#### SOURCE INFORMATION ####
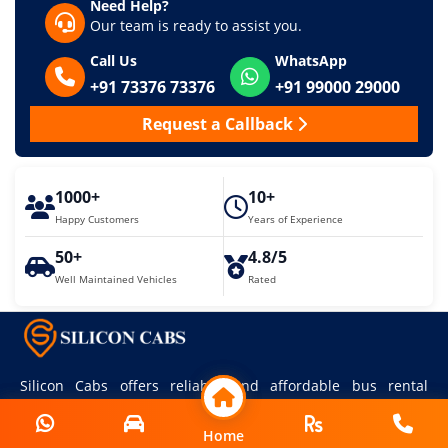
Need Help?
Our team is ready to assist you.
Call Us
WhatsApp
+91 73376 73376
+91 99000 29000
Request a Callback
1000+
10+
Happy Customers
Years of Experience
50+
4.8/5
Well Maintained Vehicles
Rated
Silicon Cabs offers reliable and affordable bus rental
services in Bangalore for all your travel needs.
Home
Home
####
WHAT TO DO:
Everything from the line containing "Silicon Cabs offers" to the final line of the entries above should be output exactly, and nothing more.

SOLUTION FOR THIS EXERCISE:
Silicon Cabs offers reliable and affordable bus rental
services in Bangalore for all your travel needs.
Home
Home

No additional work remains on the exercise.